OPINION: THESE are exciting times, more exciting even than 1994, when all South Africans stood in long queues in an attempt to cast their first democratic votes in our miracle election.
Attempt? Yes, for as an IEC observer back then, working in dusty hamlets in North West, I saw two instances of the many questionable votes IFP leader Mangosuthu Buthelezi refers to when he states our Independent Electoral Commission has been less independent and more commissioned since the start of our democracy.
It did not matter then and in the elections that followed. As long as the vote was free and the campaigning reasonably fair for the democratically desired result to be proclaimed, none of us minded all those discarded boxes full of ballot papers could safely being discounted.
But it matters now, as the vote has become increasingly automatic and the campaigning definitely state captured, as Mamphela Ramphele points out in her bookDreams, Betrayal and Hope.
After her failed AgangSA party, Ramphele learnt the hard way that the ANC will stop at nothing to remain in power and saw firsthand how the Independent Electoral Commission continues to discredit itself through the actions of the SA Democratic Teachers’ Union’s 240 000 members. She calls these members the foot soldiers of the ANC, and says they spend more time on union matters and campaign programmes for the ANC than teaching, to which our pupils’ results bear testimony.

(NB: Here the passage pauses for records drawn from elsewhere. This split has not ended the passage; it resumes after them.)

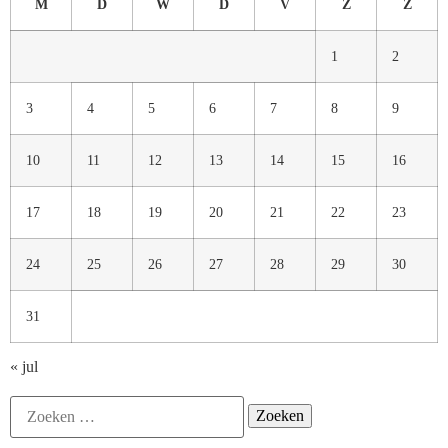
M
D
W
D
V
Z
Z
1
2
3
4
5
6
7
8
9
10
11
12
13
14
15
16
17
18
19
20
21
22
23
24
25
26
27
28
29
30
31
« jul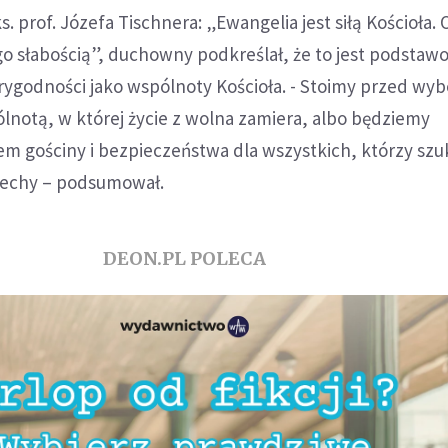
. prof. Józefa Tischnera: „Ewangelia jest siłą Kościoła. 
ego słabością”, duchowny podkreślał, że to jest podstaw
rygodności jako wspólnoty Kościoła. - Stoimy przed wy
lnotą, w której życie z wolna zamiera, albo będziemy
m gościny i bezpieczeństwa dla wszystkich, którzy szu
ciechy – podsumował.
DEON.PL POLECA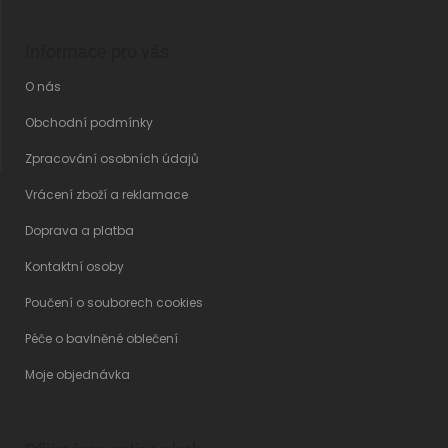
Informace pro vás
O nás
Obchodní podmínky
Zpracování osobních údajů
Vrácení zboží a reklamace
Doprava a platba
Kontaktní osoby
Poučení o souborech cookies
Péče o bavlněné oblečení
Moje objednávka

Ramphele says the ANC’s biggest betrayal to the people of South Africa is its monumental failure to transform the “architect of apartheid” Hendrik Verwoerd’s system of inferior bantu education. As minister of Native Affairs, Verwoerd defended his closing down of missionary schools and tribalising of universities by asking: “What is the use of teaching the bantu child mathematics when it cannot use it in practice?”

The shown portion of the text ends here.